> [About this exercise]:
Retype each of the records below exactly, leaving the pictures out.

[Raw data Boundary: Start]

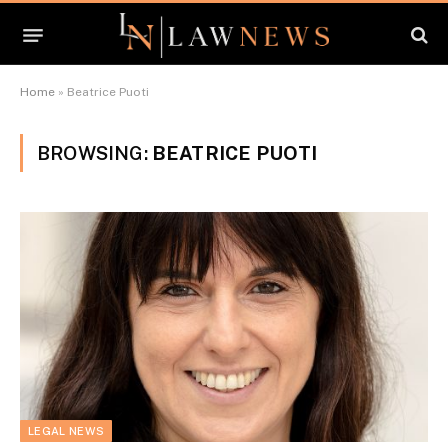
Home
»
Beatrice Puoti
BROWSING:
BEATRICE PUOTI
LEGAL NEWS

[Raw data Boundary: End]

> [Exercise answer]:
Home
»
Beatrice Puoti
BROWSING:
BEATRICE PUOTI
LEGAL NEWS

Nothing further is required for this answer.